Sometimes the thought crosses my mind civilization hinges on whether or not I rise in the morning and make my bed. Remnants of a bootstrap rearing inform my thinking on such matters. More than a mindless response, such thoughts honor those who came before me and discovered for themselves wisdom’s stretch across the ages. Sure, challenging that wisdom manifests itself in adolescent slumber, but life eventually unfolds the truth honor is reason enough. Fortune nods to those nodding back.
“Now a certain man was there who had an infirmity thirty-eight years. When Jesus saw him lying there and knew that he already had been in that condition a long time, He said to him, ‘Do you want to be made well?’ The sick man answered Him, ‘Sir, I have no man to put me into the pool when the water is stirred up; but while I am coming, another steps down before me.’ Jesus said to him, ‘Rise, take up your bed and walk’” (John 5: 5-8, NKJV).
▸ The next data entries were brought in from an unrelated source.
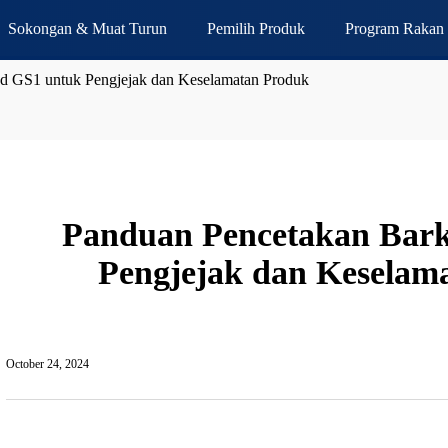
Sokongan & Muat Turun
Pemilih Produk
Program Rakan 
d GS1 untuk Pengjejak dan Keselamatan Produk
Panduan Pencetakan Bar
Pengjejak dan Keselam
October 24, 2024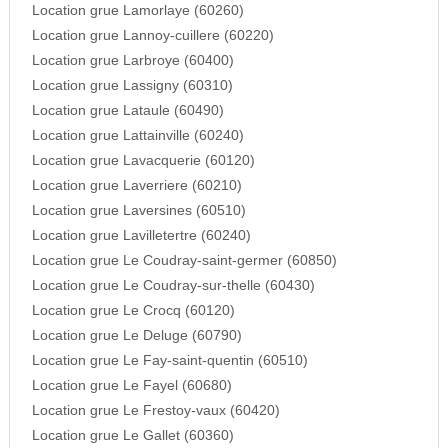
Location grue Lamorlaye (60260)
Location grue Lannoy-cuillere (60220)
Location grue Larbroye (60400)
Location grue Lassigny (60310)
Location grue Lataule (60490)
Location grue Lattainville (60240)
Location grue Lavacquerie (60120)
Location grue Laverriere (60210)
Location grue Laversines (60510)
Location grue Lavilletertre (60240)
Location grue Le Coudray-saint-germer (60850)
Location grue Le Coudray-sur-thelle (60430)
Location grue Le Crocq (60120)
Location grue Le Deluge (60790)
Location grue Le Fay-saint-quentin (60510)
Location grue Le Fayel (60680)
Location grue Le Frestoy-vaux (60420)
Location grue Le Gallet (60360)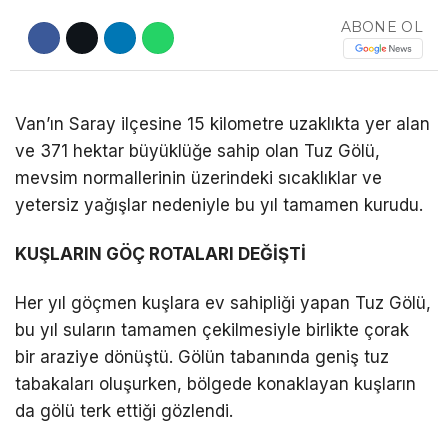
ABONE OL
DÜNYA
EĞITIM
WhatsApp İhbar
DIĞER
Van’ın Saray ilçesine 15 kilometre uzaklıkta yer alan
Hattı
ve 371 hektar büyüklüğe sahip olan Tuz Gölü,
mevsim normallerinin üzerindeki sıcaklıklar ve
yetersiz yağışlar nedeniyle bu yıl tamamen kurudu.
Facebook
KUŞLARIN GÖÇ ROTALARI DEĞİŞTİ
Her yıl göçmen kuşlara ev sahipliği yapan Tuz Gölü,
bu yıl suların tamamen çekilmesiyle birlikte çorak
Instagram
bir araziye dönüştü. Gölün tabanında geniş tuz
tabakaları oluşurken, bölgede konaklayan kuşların
Youtube
da gölü terk ettiği gözlendi.
TikTok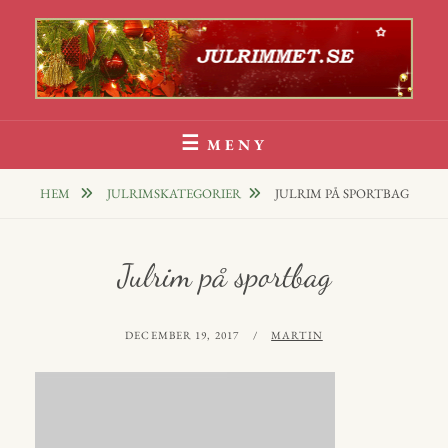
Hoppa
till
innehåll
Julrim Och Julklappsrim
1000 TALS JULRIM TILL DINA JULKLAPPAR
MENY
HEM
JULRIMSKATEGORIER
JULRIM PÅ SPORTBAG
Julrim på sportbag
PUBLICERAT
AV
DECEMBER 19, 2017
MARTIN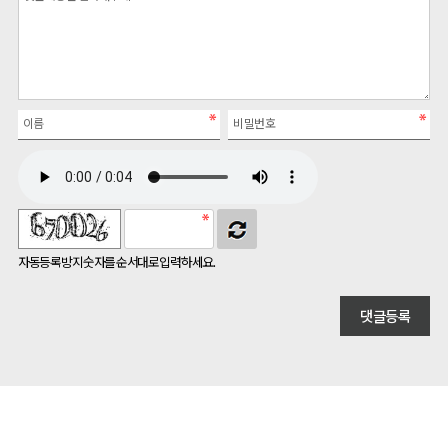
자동등록방지 숫자를 순서대로 입력하세요.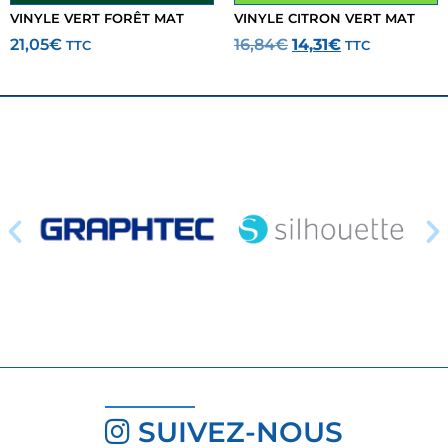
VINYLE VERT FORÊT MAT
VINYLE CITRON VERT MAT
21,05
€
16,84
€
14,31
€
TTC
TTC
SUIVEZ-NOUS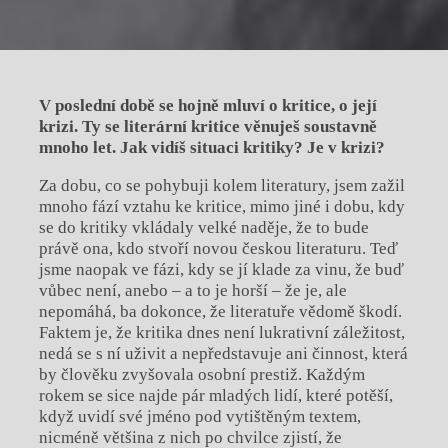
V poslední době se hojně mluví o kritice, o
její
krizi. Ty se literární kritice věnuješ soustavně
mnoho let. Jak vidíš situaci kritiky? Je v krizi?
Za dobu, co se pohybuji kolem literatury, jsem zažil
mnoho fází vztahu ke kritice, mimo jiné i dobu, kdy
se do kritiky vkládaly velké naděje, že to bude
právě ona, kdo stvoří novou českou literaturu. Teď
jsme naopak ve fázi, kdy se jí klade za vinu, že buď
vůbec není, anebo – a to je horší – že je, ale
nepomáhá, ba dokonce, že literatuře vědomě škodí.
Faktem je, že kritika dnes není lukrativní záležitost,
nedá se s ní uživit a nepředstavuje ani činnost, která
by člověku zvyšovala osobní prestiž. Každým
rokem se sice najde pár mladých lidí, které potěší,
když uvidí své jméno pod vytištěným textem,
nicméně většina z nich po chvilce zjistí, že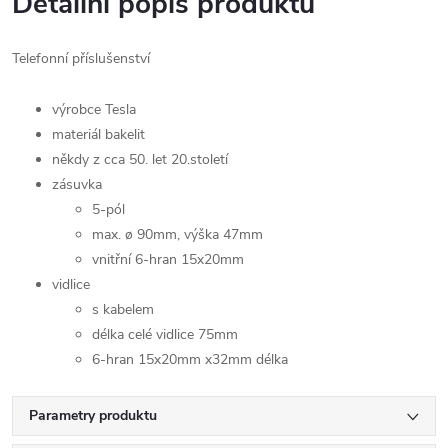
Detailní popis produktu
Telefonní příslušenství
výrobce Tesla
materiál bakelit
někdy z cca 50. let 20.století
zásuvka
5-pól
max. ø 90mm, výška 47mm
vnitřní 6-hran 15x20mm
vidlice
s kabelem
délka celé vidlice 75mm
6-hran 15x20mm x32mm délka
Parametry produktu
Life moves me past the literal, historical and allegorical meaning of this story. My years allot me but snippets of first-century culture and meaning. Some things I can accept without much effort. After all, I am a bottom line, let’s get it done, move to the point type of person. Let me suggest Jesus spoke in the story like a man who knows the outcome of what he is saying.
The story conveys the obvious. There also exists practical advice. “Rise,” Jesus said. And rise we must if we are to move past life’s eddies. But rise also means to grow up, to leave behind childish excuses no longer valid for the spiritual journey ahead. Rise implies going somewhere, maybe the outcome Jesus had in mind.
“Take up your bed (1st-century version of make up your bed),” Jesus said. During a christening ceremony in our church, the liturgy includes the words “we will so order our lives after the example of Christ.” More than a recitation, a promise is being made to the child. But it means what it says. We are to order our lives after Christ. It ain’t easy to make up your bed every day. Life ordering takes commitment.
Ephesians 2:10 says, “For we are His workmanship, created in Christ Jesus for good works, which God prepared beforehand that we should walk in them.”
The hardest thing to do is turn the clock forward and look backward. In between, we walk. And in walking and running through experiences during the in-between, a bad decision yesterday never prevents a good one today. Redemption evades the sedentary man while a walking man stumbles into its grace.
The man in our story is every man. Unrecorded is his name, occupation and infirmity. If not for his encounter with Jesus, he is lost to history. But Jesus addressed him with a purpose, the same purpose for every man – rise, get up and walk.
And so, I rise.
“Those who have ears to hear, let them hear” (Matthew 11:15, NKJV).